インターネットテレビ「ABEMA」の北野雄司エグゼクティブプロデューサーは1日、王者・井岡一翔(志成)が初防衛に成功したボクシングWBA世界スーパーフライ級タイトルマッチ(2023年12月31日)の生中継視聴数が228万に達し、2023年に放送されたABEMAの格闘技中継で最多だったことを明かした。

 井岡12度目の大みそか決戦は昨年までTBSが中継していたが、今回はABEMAが中継。井岡が挑戦者の同級6位ホスベル・ペレス(ベネズエラ)に7回KOの快勝を収めたこともあって、ABEMAが中継するキックボクシングのK-1、RISE、プロレスのノアなどを上回る数字を記録した。

 北野氏は「びっくりしました。
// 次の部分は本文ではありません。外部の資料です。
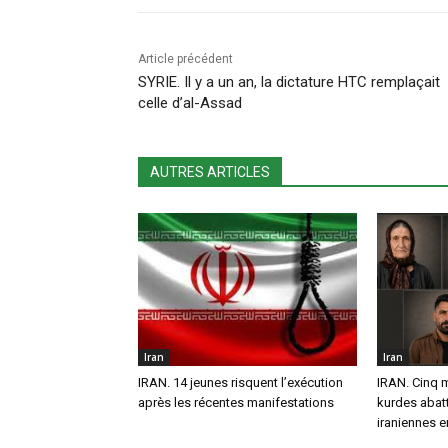
Article précédent
SYRIE. Il y a un an, la dictature HTC remplaçait
celle d’al-Assad
AUTRES ARTICLES
Iran
Iran
IRAN. 14 jeunes risquent l’exécution
IRAN. Cinq 
après les récentes manifestations
kurdes abatt
iraniennes 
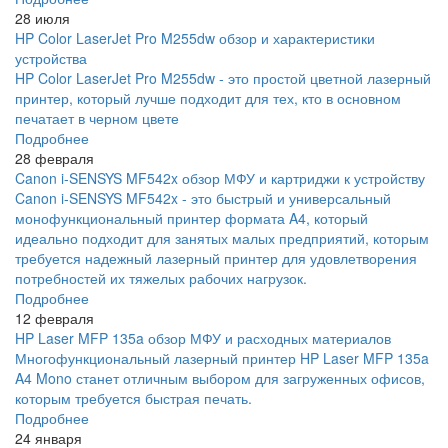
28 июля
HP Color LaserJet Pro M255dw обзор и характеристики
устройства
HP Color LaserJet Pro M255dw - это простой цветной лазерный
принтер, который лучше подходит для тех, кто в основном
печатает в черном цвете
Подробнее
28 февраля
Canon i-SENSYS MF542x обзор МФУ и картриджи к устройству
Canon i-SENSYS MF542x - это быстрый и универсальный
монофункциональный принтер формата A4, который
идеально подходит для занятых малых предприятий, которым
требуется надежный лазерный принтер для удовлетворения
потребностей их тяжелых рабочих нагрузок.
Подробнее
12 февраля
HP Laser MFP 135a обзор МФУ и расходных материалов
Многофункциональный лазерный принтер HP Laser MFP 135a
A4 Mono станет отличным выбором для загруженных офисов,
которым требуется быстрая печать.
Подробнее
24 января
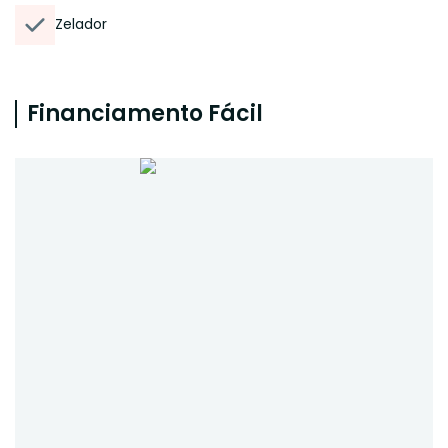
Zelador
Financiamento Fácil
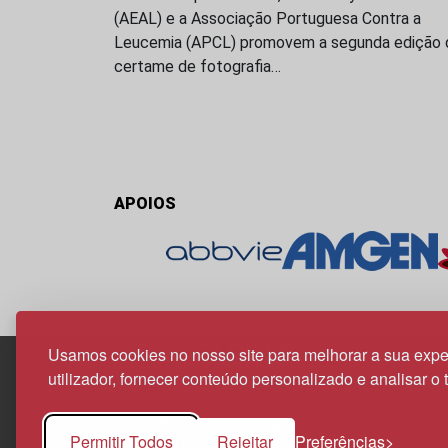
(AEAL) e a Associação Portuguesa Contra a
Leucemia (APCL) promovem a segunda edição 
certame de fotografia…
APOIOS
Usamos cookies no nosso site para melhorar a sua expe
utilizador, fornecer conteúdo personalizado e analisar o 
Edif. Lisboa Oriente | Av. Infante D. Henrique, n.º 33
1800-282 Lisboa | Portugal
Permitir Todos
Rejeitar
Preferências
21 850 40 65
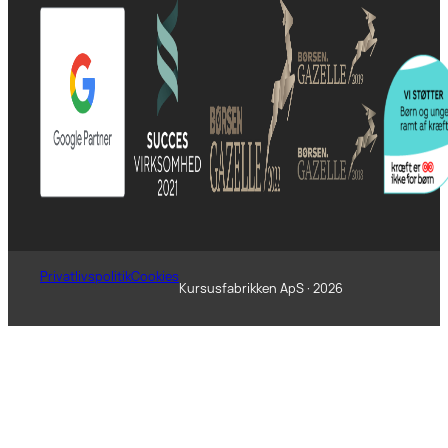
Privatlivspolitik
Cookies
Kursusfabrikken ApS · 2026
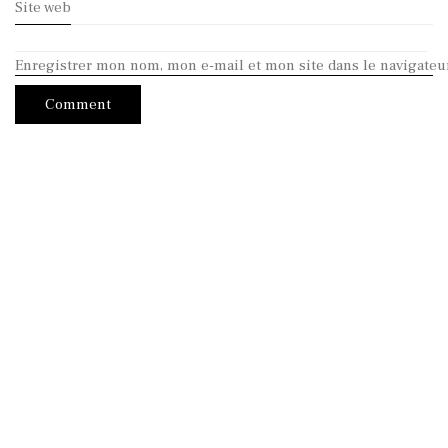
Site web
Enregistrer mon nom, mon e-mail et mon site dans le navigate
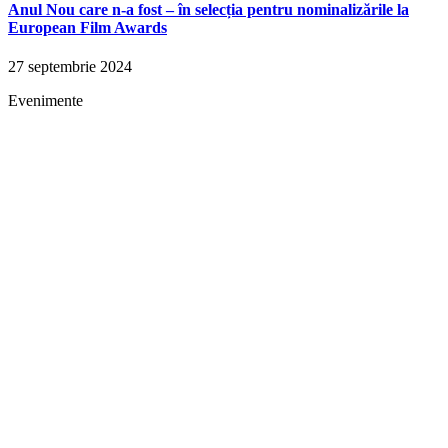
Anul Nou care n-a fost – în selecția pentru nominalizările la
European Film Awards
27 septembrie 2024
Evenimente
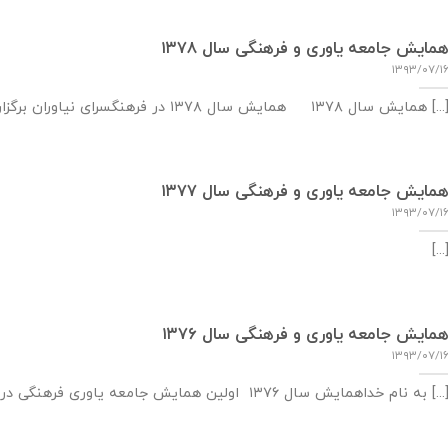
مایش جامعه یاوری و فرهنگی سال ۱۳۷۸
۱۳۹۳/۰۷/۱
یش سال ۱۳۷۸ همایش سال ۱۳۷۸ در فرهنگسرای نیاوران برگزار گردید. رئوس برنامه همایش [...]
مایش جامعه یاوری و فرهنگی سال ۱۳۷۷
۱۳۹۳/۰۷/۱
[...
مایش جامعه یاوری و فرهنگی سال ۱۳۷۶
۱۳۹۳/۰۷/۱
نام خداهمایش سال ۱۳۷۶ اولین همایش جامعه یاوری فرهنگی در تابستان سال ۱۳۷۶ در [...]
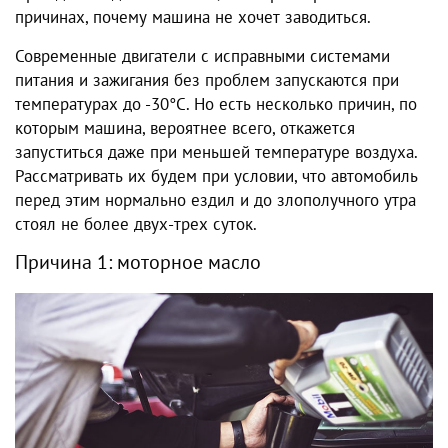
причинах, почему машина не хочет заводиться.
Современные двигатели с исправными системами
питания и зажигания без проблем запускаются при
температурах до -30°С. Но есть несколько причин, по
которым машина, вероятнее всего, откажется
запуститься даже при меньшей температуре воздуха.
Рассматривать их будем при условии, что автомобиль
перед этим нормально ездил и до злополучного утра
стоял не более двух-трех суток.
Причина 1: моторное масло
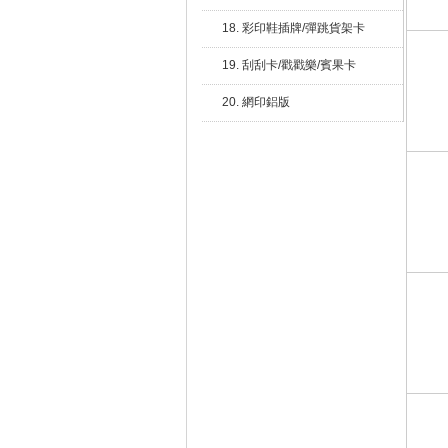
18. 彩印鞋插牌/彈跳貨架卡
19. 刮刮卡/戳戳樂/賓果卡
20. 網印鋁版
井岡さんもすごいし、大みそかもすごい。神興行」と年末の恒例行事の注目度に驚嘆。「当然かかっているお金はあるが、ペイする水準には達している」と合格点を出した。

 井岡は、今回は条件面が合わずに流れた目標のWBC同級王者ファン・フランシスコ・エストラーダ(メキシコ)戦を希望し、志成ジム関係者は今月に再度交渉することを明かしている。北野氏は井岡が引退するまで中継を続ける意向を示しており、エストラーダ陣営は「ふっかけてくる」(同関係者)というが、北野氏は「頑張ります」と宣言した。

 井岡陣営が米国開催も受け入れる考えであることにも「はい。アメリカだろうが、何だろうがついていきます」とサポートを誓う。ビッグマッチが実現すれば、さらに視聴者を獲得できるだろう。